:: WORK REQUEST ::
Give back all of the data exactly, with every picture omitted.
MATERIAL TO PROCESS Block Start
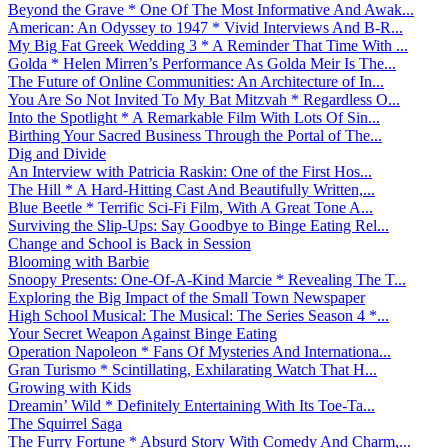
Beyond the Grave * One Of The Most Informative And Awak...
American: An Odyssey to 1947 * Vivid Interviews And B-R...
My Big Fat Greek Wedding 3 * A Reminder That Time With ...
Golda * Helen Mirren’s Performance As Golda Meir Is The...
The Future of Online Communities: An Architecture of In...
You Are So Not Invited To My Bat Mitzvah * Regardless O...
Into the Spotlight * A Remarkable Film With Lots Of Sin...
Birthing Your Sacred Business Through the Portal of The...
Dig and Divide
An Interview with Patricia Raskin: One of the First Hos...
The Hill * A Hard-Hitting Cast And Beautifully Written,...
Blue Beetle * Terrific Sci-Fi Film, With A Great Tone A...
Surviving the Slip-Ups: Say Goodbye to Binge Eating Rel...
Change and School is Back in Session
Blooming with Barbie
Snoopy Presents: One-Of-A-Kind Marcie * Revealing The T...
Exploring the Big Impact of the Small Town Newspaper
High School Musical: The Musical: The Series Season 4 *...
Your Secret Weapon Against Binge Eating
Operation Napoleon * Fans Of Mysteries And Internationa...
Gran Turismo * Scintillating, Exhilarating Watch That H...
Growing with Kids
Dreamin’ Wild * Definitely Entertaining With Its Toe-Ta...
The Squirrel Saga
The Furry Fortune * Absurd Story With Comedy And Charm,...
MATERIAL TO PROCESS Block End
:: RESPONSE BOX ::
Beyond the Grave * One Of The Most Informative And Awak...
American: An Odyssey to 1947 * Vivid Interviews And B-R...
My Big Fat Greek Wedding 3 * A Reminder That Time With ...
Golda * Helen Mirren’s Performance As Golda Meir Is The...
The Future of Online Communities: An Architecture of In...
You Are So Not Invited To My Bat Mitzvah * Regardless O...
Into the Spotlight * A Remarkable Film With Lots Of Sin...
Birthing Your Sacred Business Through the Portal of The...
Dig and Divide
An Interview with Patricia Raskin: One of the First Hos...
The Hill * A Hard-Hitting Cast And Beautifully Written,...
Blue Beetle * Terrific Sci-Fi Film, With A Great Tone A...
Surviving the Slip-Ups: Say Goodbye to Binge Eating Rel...
Change and School is Back in Session
Blooming with Barbie
Snoopy Presents: One-Of-A-Kind Marcie * Revealing The T...
Exploring the Big Impact of the Small Town Newspaper
High School Musical: The Musical: The Series Season 4 *...
Your Secret Weapon Against Binge Eating
Operation Napoleon * Fans Of Mysteries And Internationa...
Gran Turismo * Scintillating, Exhilarating Watch That H...
Growing with Kids
Dreamin’ Wild * Definitely Entertaining With Its Toe-Ta...
The Squirrel Saga
The Furry Fortune * Absurd Story With Comedy And Charm,...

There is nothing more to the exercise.